DFT simulation of S-species interaction with smithsonite (0 0 1) surface: Effect of water molecule adsorption position

•S-species interaction with smithsonite with varying H2O sites was studied by DFT.•Results showed that the initial H2O position significantly influences sulfuration.•S-species interacts with smithsonite involves S3p orbital and Zn 3d 4 s orbitals.•But this interaction is not well strong and stable, due to different energy levels.•Compared with S2−, HS− is easier to repel the H2O molecule from the surface. Surface sulfidization is the key to achieving good flotation performance of smithsonite, but its reaction mechanism at the atomic level remains poorly understood. In this work, the interaction of two S-species, i.e., S2− and SH− with smithsonite (0 0 1) surface in presence of water molecule was investigated using the density functional theory (DFT).
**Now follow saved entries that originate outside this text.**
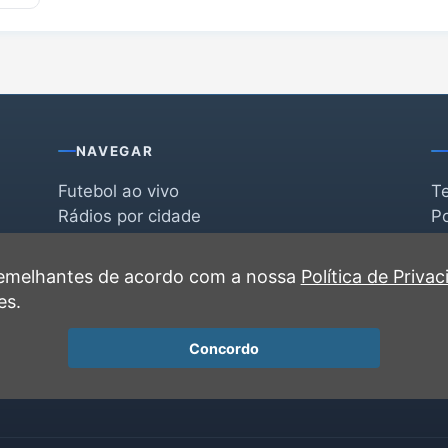
NAVEGAR
Futebol ao vivo
T
Rádios por cidade
Po
Rádios por segmento
F
po
Favoritas
C
 semelhantes de acordo com a nossa
Política de Priva
Recentes
es.
Concordo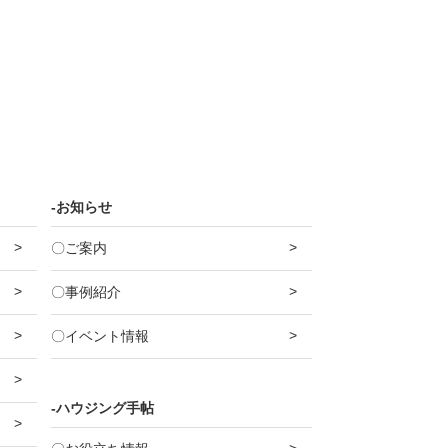
-お知らせ
〇ご案内
〇事例紹介
〇イベント情報
-ハウジング手帖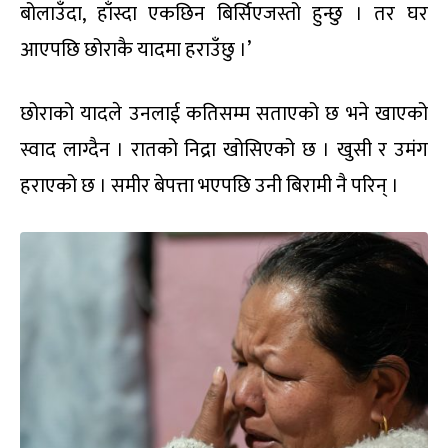
बोलाउँदा, हाँस्दा एकछिन बिर्सिएजस्तो हुन्छु । तर घर
आएपछि छोराकै यादमा हराउँछु ।’
छोराको यादले उनलाई कतिसम्म सताएको छ भने खाएको
स्वाद लाग्दैन । रातको निद्रा खोसिएको छ । खुसी र उमंग
हराएको छ । समीर बेपत्ता भएपछि उनी बिरामी नै परिन् ।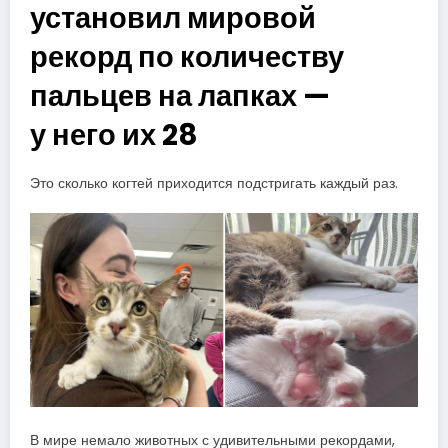
установил мировой
рекорд по количеству
пальцев на лапках —
у него их 28
Это сколько когтей приходится подстригать каждый раз.
В мире немало животных с удивительными рекордами,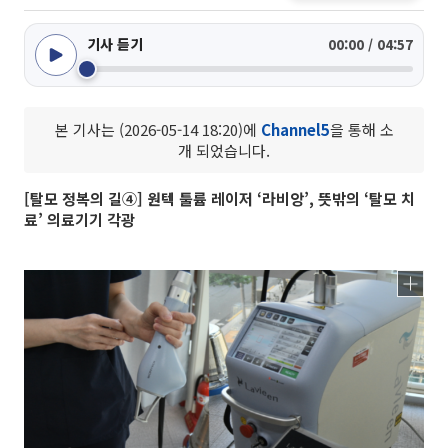
기사 듣기
00:00 / 04:57
본 기사는 (2026-05-14 18:20)에
Channel5
을 통해 소
개 되었습니다.
[탈모 정복의 길④] 원텍 툴륨 레이저 ‘라비앙’, 뜻밖의 ‘탈모 치
료’ 의료기기 각광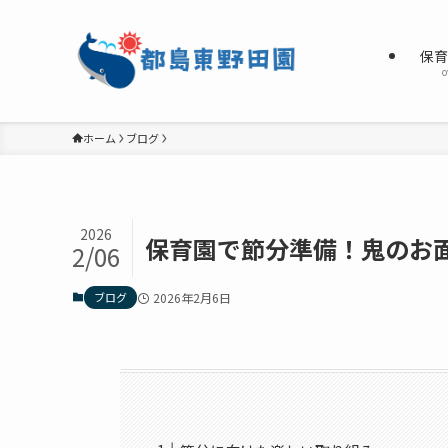
保
o
ホーム
ブログ
2026
保育園で節分準備！鬼のお
2/06
ブログ
2026年2月6日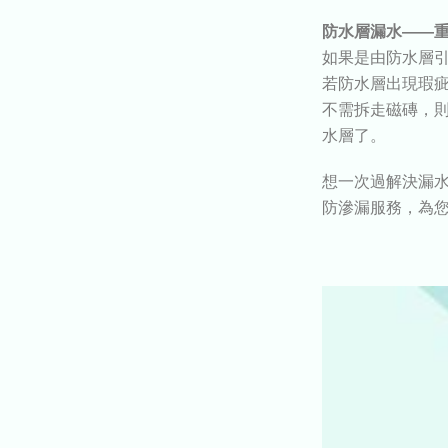
防水層漏水——
如果是由防水層
若防水層出現瑕
不需拆走磁磚，
水層了。
想一次過解決漏
防滲漏服務，為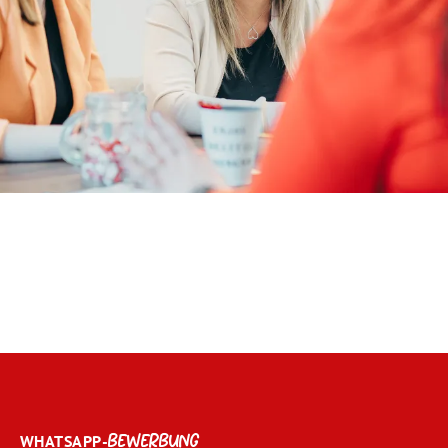
WHATSAPP-
BEWERBUNG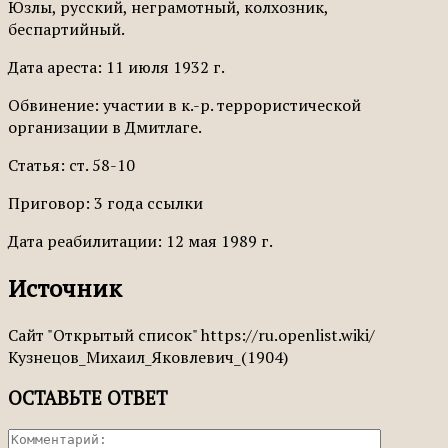
Юзлы, русский, неграмотный, колхозник,
беспартийный.
Дата ареста: 11 июля 1932 г.
Обвинение: участии в к.-р. террористической
организации в Дмитлаге.
Статья: ст. 58-10
Приговор: 3 года ссылки
Дата реабилитации: 12 мая 1989 г.
Источник
Сайт "Открытый список" https://ru.openlist.wiki/
Кузнецов_Михаил_Яковлевич_(1904)
ОСТАВЬТЕ ОТВЕТ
The results indicated that the initial adsorption position of H2O molecule on the smithsonite surface had an important influence on the sulfuration reaction. There was no chemical interaction between S-species and smithsonite surface when the H2O molecule was perpendicularly placed between the S-species and surface Zn atom. However, when the H2O molecule was placed nearby the surface Zn atom, S-species repelled the H2O molecule from the surface and took place chemical interaction with the Zn atom. DOS analysis showed that the interaction of S-species with smithsonite surface in presence of H2O molecule nearby Zn atom mainly involved the S3p orbital and Zn 3d 4 s orbitals. Despite the partial overlap of 3p orbital with Zn 3d 4 s orbitals confirmed the chemical interaction between S-species and surface Zn atom, such interaction was not well strong and stable in nature due to the presence of S 3p and Zn 3d orbitals at different energy levels, which made them inferior matched with each other. Compared with S2−, HS− repelled the H2O molecule from the surface more easily and interacted with surface Zn atom, as confirmed by the electron density analysis.